On previous projects such as Boys State (2020), a film about a mock government programme for teenagers that won an Emmy for Outstanding Documentary, the couple had plenty of access to their subjects and were able to tell the story “from the inside out”, says Moss.

For The Mission, it was much harder because the main subjects were “someone who’s not with us, and a family and a culture that was very wary and defensive”.

“And we were looking for places of purchase with John, someone who grew up with a faith that we don’t share. That was hard,” Moss says.

They did, however, glean important insights from Mr Chau’s father, Chinese-American psychiatrist Patrick Chau, who denounced the evangelical group which had trained his son as “extreme” and blamed it for his death.

“What really unlocked the potential of understanding John were Patrick’s letters and the emotion of a parent grieving the loss of a child,” says Moss.

The Mission’s directors Amanda McBaine and Jesse Moss.
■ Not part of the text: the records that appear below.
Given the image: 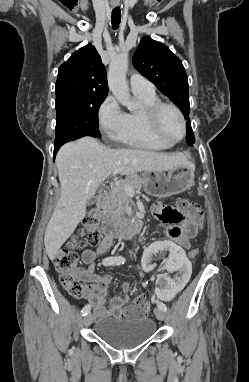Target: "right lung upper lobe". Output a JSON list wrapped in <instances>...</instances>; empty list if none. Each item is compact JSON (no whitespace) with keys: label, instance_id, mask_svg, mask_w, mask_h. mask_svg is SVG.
<instances>
[{"label":"right lung upper lobe","instance_id":"1","mask_svg":"<svg viewBox=\"0 0 249 382\" xmlns=\"http://www.w3.org/2000/svg\"><path fill=\"white\" fill-rule=\"evenodd\" d=\"M56 107L106 98V70L92 44L73 53L63 63L56 82Z\"/></svg>","mask_w":249,"mask_h":382}]
</instances>
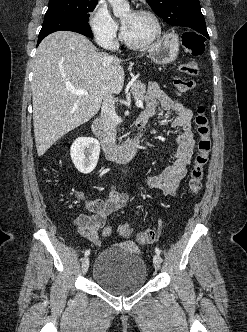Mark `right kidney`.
<instances>
[{
    "instance_id": "ca27d5eb",
    "label": "right kidney",
    "mask_w": 247,
    "mask_h": 332,
    "mask_svg": "<svg viewBox=\"0 0 247 332\" xmlns=\"http://www.w3.org/2000/svg\"><path fill=\"white\" fill-rule=\"evenodd\" d=\"M99 154L100 144L97 139L91 137L77 138L70 148L72 162L83 174H88L95 169Z\"/></svg>"
}]
</instances>
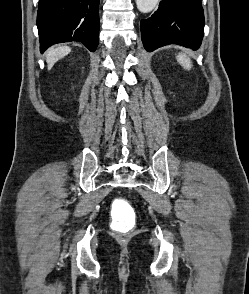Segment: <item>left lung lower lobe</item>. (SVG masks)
Masks as SVG:
<instances>
[{"label":"left lung lower lobe","instance_id":"1","mask_svg":"<svg viewBox=\"0 0 249 294\" xmlns=\"http://www.w3.org/2000/svg\"><path fill=\"white\" fill-rule=\"evenodd\" d=\"M141 34L148 52L171 43L198 49L204 34L201 0H162L150 18L141 20Z\"/></svg>","mask_w":249,"mask_h":294}]
</instances>
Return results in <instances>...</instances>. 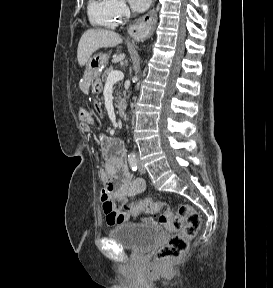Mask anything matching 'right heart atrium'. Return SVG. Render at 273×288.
<instances>
[{"label": "right heart atrium", "instance_id": "obj_1", "mask_svg": "<svg viewBox=\"0 0 273 288\" xmlns=\"http://www.w3.org/2000/svg\"><path fill=\"white\" fill-rule=\"evenodd\" d=\"M114 9L120 19H125L129 16L130 11L124 0H112Z\"/></svg>", "mask_w": 273, "mask_h": 288}]
</instances>
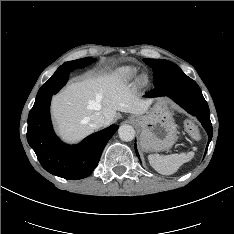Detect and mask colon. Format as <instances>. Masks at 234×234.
<instances>
[{
    "instance_id": "colon-1",
    "label": "colon",
    "mask_w": 234,
    "mask_h": 234,
    "mask_svg": "<svg viewBox=\"0 0 234 234\" xmlns=\"http://www.w3.org/2000/svg\"><path fill=\"white\" fill-rule=\"evenodd\" d=\"M185 129L188 132V134L195 140H199L201 138L200 131L195 123H193L191 120H187L184 123Z\"/></svg>"
}]
</instances>
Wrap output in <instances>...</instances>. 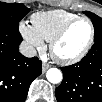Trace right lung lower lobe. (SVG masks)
<instances>
[{
    "label": "right lung lower lobe",
    "instance_id": "obj_1",
    "mask_svg": "<svg viewBox=\"0 0 102 102\" xmlns=\"http://www.w3.org/2000/svg\"><path fill=\"white\" fill-rule=\"evenodd\" d=\"M19 30H0V102H24L31 82L41 74L42 62L19 52Z\"/></svg>",
    "mask_w": 102,
    "mask_h": 102
}]
</instances>
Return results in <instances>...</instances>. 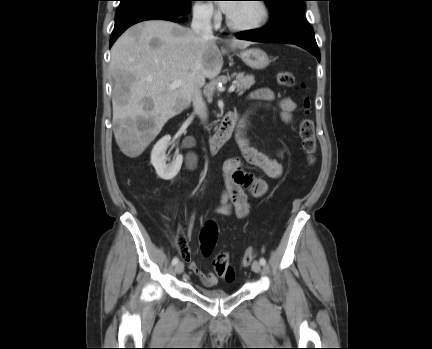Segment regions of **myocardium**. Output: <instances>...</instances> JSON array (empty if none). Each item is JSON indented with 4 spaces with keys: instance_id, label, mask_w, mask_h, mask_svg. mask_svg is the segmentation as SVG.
<instances>
[{
    "instance_id": "f54148a6",
    "label": "myocardium",
    "mask_w": 432,
    "mask_h": 349,
    "mask_svg": "<svg viewBox=\"0 0 432 349\" xmlns=\"http://www.w3.org/2000/svg\"><path fill=\"white\" fill-rule=\"evenodd\" d=\"M252 1L256 2L261 9V17L259 18V20H257L256 22H254L252 24L240 25V24L234 23L232 21V19L229 17V15L227 14L226 15V24L230 29H232L234 31H239V32L255 31V30L262 28L268 22V20L270 18V10H269V6L267 5V3L264 0H252Z\"/></svg>"
}]
</instances>
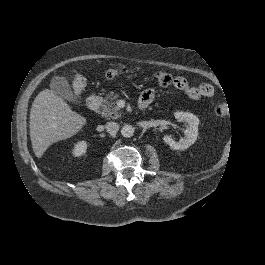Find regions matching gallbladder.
I'll list each match as a JSON object with an SVG mask.
<instances>
[{
  "mask_svg": "<svg viewBox=\"0 0 265 265\" xmlns=\"http://www.w3.org/2000/svg\"><path fill=\"white\" fill-rule=\"evenodd\" d=\"M50 87L55 94L76 107H84L85 103L79 99L70 87L68 79L64 76L54 75L50 79Z\"/></svg>",
  "mask_w": 265,
  "mask_h": 265,
  "instance_id": "bac80fb5",
  "label": "gallbladder"
}]
</instances>
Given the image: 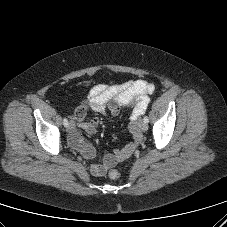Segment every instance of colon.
<instances>
[{
    "label": "colon",
    "mask_w": 227,
    "mask_h": 227,
    "mask_svg": "<svg viewBox=\"0 0 227 227\" xmlns=\"http://www.w3.org/2000/svg\"><path fill=\"white\" fill-rule=\"evenodd\" d=\"M109 177L113 180H116L120 177V172L117 169H112L109 172Z\"/></svg>",
    "instance_id": "obj_1"
}]
</instances>
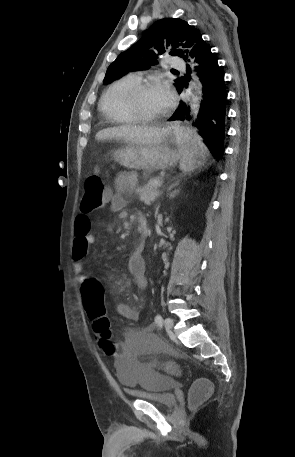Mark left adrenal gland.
Masks as SVG:
<instances>
[{"mask_svg": "<svg viewBox=\"0 0 295 457\" xmlns=\"http://www.w3.org/2000/svg\"><path fill=\"white\" fill-rule=\"evenodd\" d=\"M178 184H179V181H177L173 186H171V187L169 188V190H170L171 188H173L174 186H177ZM179 191H180V190H175V191H173V192L170 194V198L175 197V196L179 193Z\"/></svg>", "mask_w": 295, "mask_h": 457, "instance_id": "left-adrenal-gland-1", "label": "left adrenal gland"}]
</instances>
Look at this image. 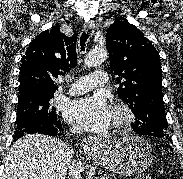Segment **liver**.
I'll list each match as a JSON object with an SVG mask.
<instances>
[{
	"label": "liver",
	"instance_id": "obj_1",
	"mask_svg": "<svg viewBox=\"0 0 183 179\" xmlns=\"http://www.w3.org/2000/svg\"><path fill=\"white\" fill-rule=\"evenodd\" d=\"M72 157V149L62 141L27 134L10 148L1 179H65Z\"/></svg>",
	"mask_w": 183,
	"mask_h": 179
}]
</instances>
PHOTO: NATIONAL GEOGRAPHIC

“Patrick Chau is a Christian, but he also questioned some of John’s choices. Those were things that so many of us can really connect with.”

The film-makers sought to capture the younger Mr Chau as a complex young man who craved adventure.

McBaine says: “As you see in the film and on his social media, he really was a very accomplished climber and outdoors person, and had read many boys’ adventure books and (the Belgian adventure comics) Tintin.”

Another insight the film-makers had was that “there’s a lot of overlap in terms of his religion and the religion of adventure”, she adds.

“We think of John’s fundamentalist faith as a religion, but it’s a story. John believed in a story, and not everybody believes in that story.

“And part of the journey of the film is to understand that the narratives that we absorb and don’t think of as religion have the same force in our lives and the choices that we as a culture and as a country have made – often at the expense of other cultures,” Moss says.

Looking through Mr Chau’s diary and his overarching plan for the trip, the directors felt strongly that the young man “loved life – he didn’t have a death wish”, Moss says.

“He was willing to risk death to live his faith, but he loved life as much as all of us do.”

  • The Mission opens at The Projector on Jan 4.